§ **REQUIRED WORK**: Could you please write out each line of the records exactly, minus the pictures?

[Dataset excerpts]
• • • • • • •
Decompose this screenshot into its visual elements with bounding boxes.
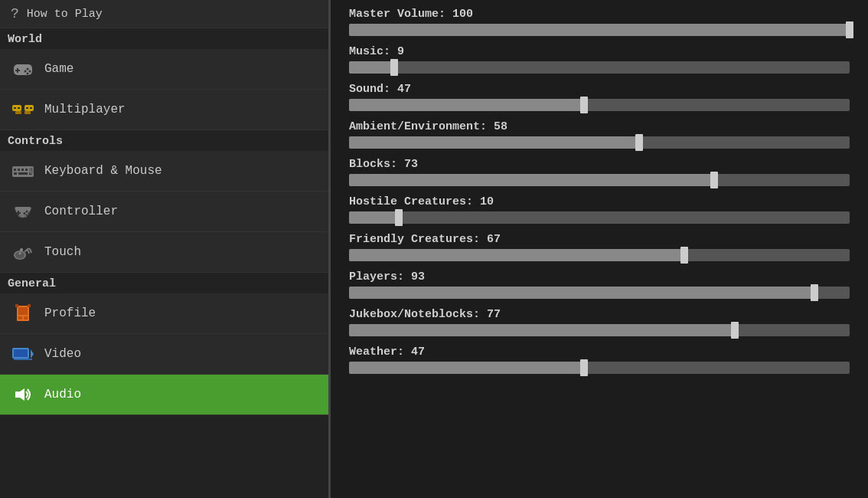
slider-row: Jukebox/Noteblocks: 77 [349,308,850,336]
sidebar-item-audio[interactable]: Audio [0,375,328,415]
svg-marker-45 [31,349,34,359]
slider-label: Weather: 47 [349,346,850,359]
slider-label: Master Volume: 100 [349,8,850,21]
slider-track[interactable] [349,211,850,224]
sidebar-item-game[interactable]: Game [0,49,328,90]
touch-icon [11,240,35,264]
svg-rect-46 [14,359,32,360]
slider-thumb[interactable] [680,247,688,264]
svg-rect-44 [14,349,28,357]
sidebar-item-profile[interactable]: Profile [0,293,328,334]
svg-point-30 [24,212,26,215]
svg-rect-7 [12,105,21,111]
slider-label: Friendly Creatures: 67 [349,233,850,246]
sidebar-item-controller[interactable]: Controller [0,192,328,232]
slider-fill [349,324,735,336]
slider-thumb[interactable] [390,59,398,76]
slider-thumb[interactable] [811,284,818,301]
slider-track[interactable] [349,24,850,36]
svg-rect-19 [25,169,28,171]
sliders-container: Master Volume: 100Music: 9Sound: 47Ambie… [349,8,850,374]
sidebar-item-keyboard-mouse[interactable]: Keyboard & Mouse [0,151,328,192]
slider-thumb[interactable] [580,359,588,376]
slider-thumb[interactable] [731,322,739,339]
svg-rect-27 [16,212,21,214]
slider-thumb[interactable] [846,21,853,38]
svg-rect-22 [18,172,28,175]
slider-row: Blocks: 73 [349,158,850,186]
svg-rect-10 [24,105,34,111]
slider-fill [349,136,639,149]
profile-icon [11,301,35,326]
controller-icon [11,57,35,81]
slider-track[interactable] [349,136,850,149]
audio-icon [11,382,35,407]
slider-fill [349,99,584,111]
slider-fill [349,24,850,36]
slider-label: Ambient/Environment: 58 [349,120,850,133]
slider-row: Hostile Creatures: 10 [349,195,850,224]
sidebar-item-multiplayer-label: Multiplayer [44,103,126,116]
svg-marker-47 [15,388,24,401]
sidebar-item-keyboard-mouse-label: Keyboard & Mouse [44,164,162,178]
slider-thumb[interactable] [710,172,718,188]
slider-fill [349,249,684,261]
slider-fill [349,211,399,224]
sidebar-item-profile-label: Profile [44,306,96,320]
svg-point-33 [24,215,27,218]
section-header-general: General [0,273,328,293]
slider-fill [349,362,584,374]
sidebar-item-audio-label: Audio [44,388,81,401]
question-icon: ? [11,6,19,21]
section-header-world: World [0,28,328,49]
slider-label: Hostile Creatures: 10 [349,195,850,208]
svg-rect-8 [14,107,16,109]
svg-rect-18 [21,169,24,171]
sidebar-item-multiplayer[interactable]: Multiplayer [0,90,328,130]
slider-track[interactable] [349,61,850,74]
sidebar-item-game-label: Game [44,62,73,76]
svg-rect-2 [15,70,20,71]
sidebar-item-touch-label: Touch [44,245,81,259]
svg-rect-21 [14,172,17,175]
svg-rect-42 [28,304,31,307]
slider-label: Blocks: 73 [349,158,850,171]
svg-rect-13 [15,111,21,114]
svg-point-6 [27,73,29,75]
svg-rect-38 [18,307,28,315]
slider-row: Friendly Creatures: 67 [349,233,850,261]
svg-rect-41 [15,304,18,307]
section-header-controls: Controls [0,130,328,151]
sidebar-item-video[interactable]: Video [0,334,328,375]
slider-thumb[interactable] [635,134,643,151]
svg-rect-16 [14,169,16,171]
sidebar-item-controller-label: Controller [44,205,118,218]
video-icon [11,342,35,366]
svg-point-5 [24,70,27,73]
slider-thumb[interactable] [580,97,588,113]
svg-rect-39 [18,316,22,319]
sidebar: ? How to Play World Game [0,0,331,498]
slider-track[interactable] [349,249,850,261]
slider-track[interactable] [349,324,850,336]
slider-row: Sound: 47 [349,83,850,111]
slider-track[interactable] [349,362,850,374]
slider-track[interactable] [349,174,850,186]
svg-rect-14 [24,111,31,114]
slider-thumb[interactable] [395,209,403,226]
keyboard-icon [11,159,35,183]
svg-rect-40 [24,316,28,319]
svg-rect-9 [18,107,20,109]
slider-track[interactable] [349,99,850,111]
slider-label: Jukebox/Noteblocks: 77 [349,308,850,321]
slider-label: Music: 9 [349,45,850,58]
slider-row: Players: 93 [349,270,850,299]
slider-fill [349,287,814,299]
how-to-play-item[interactable]: ? How to Play [0,0,328,28]
sidebar-item-touch[interactable]: Touch [0,232,328,273]
gamepad-icon [11,199,35,224]
svg-point-3 [27,68,29,70]
slider-track[interactable] [349,287,850,299]
slider-fill [349,61,394,74]
slider-row: Ambient/Environment: 58 [349,120,850,149]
• • • • • • •
§ **TASK ANSWER**:
Decompose this screenshot into its visual elements with bounding boxes.
slider-row: Jukebox/Noteblocks: 77 [349,308,850,336]
sidebar-item-audio[interactable]: Audio [0,375,328,415]
svg-marker-45 [31,349,34,359]
slider-label: Weather: 47 [349,346,850,359]
slider-label: Master Volume: 100 [349,8,850,21]
slider-track[interactable] [349,211,850,224]
sidebar-item-game[interactable]: Game [0,49,328,90]
touch-icon [11,240,35,264]
svg-rect-46 [14,359,32,360]
slider-thumb[interactable] [680,247,688,264]
svg-rect-44 [14,349,28,357]
sidebar-item-profile[interactable]: Profile [0,293,328,334]
svg-point-30 [24,212,26,215]
svg-rect-7 [12,105,21,111]
slider-label: Friendly Creatures: 67 [349,233,850,246]
sidebar-item-controller[interactable]: Controller [0,192,328,232]
slider-fill [349,324,735,336]
slider-thumb[interactable] [390,59,398,76]
slider-thumb[interactable] [811,284,818,301]
slider-track[interactable] [349,24,850,36]
svg-rect-19 [25,169,28,171]
sliders-container: Master Volume: 100Music: 9Sound: 47Ambie… [349,8,850,374]
sidebar-item-keyboard-mouse[interactable]: Keyboard & Mouse [0,151,328,192]
slider-thumb[interactable] [580,359,588,376]
slider-thumb[interactable] [731,322,739,339]
svg-rect-27 [16,212,21,214]
slider-thumb[interactable] [846,21,853,38]
svg-rect-22 [18,172,28,175]
slider-row: Blocks: 73 [349,158,850,186]
svg-rect-10 [24,105,34,111]
slider-fill [349,136,639,149]
profile-icon [11,301,35,326]
controller-icon [11,57,35,81]
slider-track[interactable] [349,136,850,149]
audio-icon [11,382,35,407]
slider-fill [349,99,584,111]
slider-fill [349,24,850,36]
slider-label: Ambient/Environment: 58 [349,120,850,133]
slider-row: Hostile Creatures: 10 [349,195,850,224]
sidebar-item-multiplayer-label: Multiplayer [44,103,126,116]
svg-marker-47 [15,388,24,401]
sidebar-item-keyboard-mouse-label: Keyboard & Mouse [44,164,162,178]
slider-thumb[interactable] [710,172,718,188]
slider-fill [349,249,684,261]
slider-fill [349,211,399,224]
sidebar-item-profile-label: Profile [44,306,96,320]
svg-point-33 [24,215,27,218]
section-header-general: General [0,273,328,293]
slider-fill [349,362,584,374]
sidebar-item-audio-label: Audio [44,388,81,401]
question-icon: ? [11,6,19,21]
section-header-world: World [0,28,328,49]
slider-label: Hostile Creatures: 10 [349,195,850,208]
svg-rect-8 [14,107,16,109]
svg-rect-18 [21,169,24,171]
sidebar-item-multiplayer[interactable]: Multiplayer [0,90,328,130]
slider-track[interactable] [349,61,850,74]
sidebar-item-game-label: Game [44,62,73,76]
svg-rect-2 [15,70,20,71]
sidebar-item-touch-label: Touch [44,245,81,259]
svg-rect-21 [14,172,17,175]
svg-rect-42 [28,304,31,307]
slider-label: Blocks: 73 [349,158,850,171]
svg-rect-13 [15,111,21,114]
svg-point-6 [27,73,29,75]
svg-rect-38 [18,307,28,315]
slider-row: Friendly Creatures: 67 [349,233,850,261]
svg-rect-41 [15,304,18,307]
section-header-controls: Controls [0,130,328,151]
sidebar-item-video[interactable]: Video [0,334,328,375]
slider-thumb[interactable] [635,134,643,151]
svg-rect-16 [14,169,16,171]
sidebar-item-controller-label: Controller [44,205,118,218]
video-icon [11,342,35,366]
svg-point-5 [24,70,27,73]
slider-thumb[interactable] [580,97,588,113]
svg-rect-39 [18,316,22,319]
sidebar: ? How to Play World Game [0,0,331,498]
slider-track[interactable] [349,249,850,261]
slider-track[interactable] [349,324,850,336]
slider-row: Sound: 47 [349,83,850,111]
slider-track[interactable] [349,362,850,374]
slider-track[interactable] [349,174,850,186]
svg-rect-14 [24,111,31,114]
slider-thumb[interactable] [395,209,403,226]
keyboard-icon [11,159,35,183]
svg-rect-40 [24,316,28,319]
svg-rect-9 [18,107,20,109]
slider-track[interactable] [349,99,850,111]
slider-label: Jukebox/Noteblocks: 77 [349,308,850,321]
slider-label: Music: 9 [349,45,850,58]
slider-row: Players: 93 [349,270,850,299]
slider-fill [349,287,814,299]
how-to-play-item[interactable]: ? How to Play [0,0,328,28]
sidebar-item-touch[interactable]: Touch [0,232,328,273]
gamepad-icon [11,199,35,224]
svg-point-3 [27,68,29,70]
slider-track[interactable] [349,287,850,299]
slider-fill [349,61,394,74]
slider-row: Ambient/Environment: 58 [349,120,850,149]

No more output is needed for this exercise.